Supplied information —
------------------------
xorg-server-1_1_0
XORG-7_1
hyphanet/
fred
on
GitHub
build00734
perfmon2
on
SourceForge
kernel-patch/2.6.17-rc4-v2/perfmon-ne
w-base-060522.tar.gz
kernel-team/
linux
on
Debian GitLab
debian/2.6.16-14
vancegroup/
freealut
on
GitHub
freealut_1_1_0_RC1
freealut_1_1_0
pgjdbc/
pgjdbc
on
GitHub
------------------------
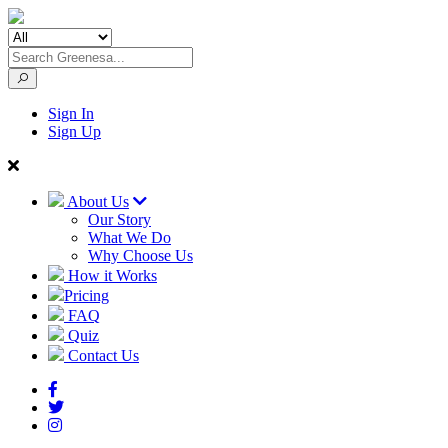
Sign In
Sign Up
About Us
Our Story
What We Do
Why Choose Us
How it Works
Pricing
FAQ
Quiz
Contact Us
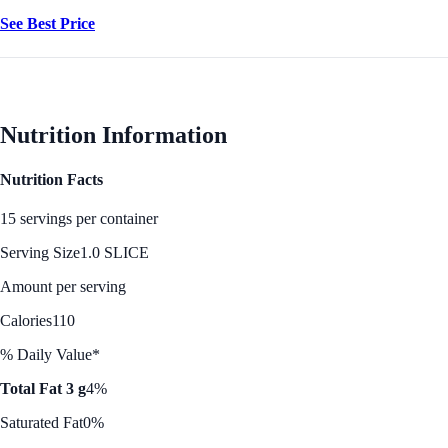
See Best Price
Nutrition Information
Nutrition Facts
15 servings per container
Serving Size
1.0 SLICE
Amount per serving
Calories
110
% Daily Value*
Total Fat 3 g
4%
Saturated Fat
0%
------------------------
Exercise directions —
Only the count, nothing else: how many lines of the records hold the word "kernel"?

Task response —
2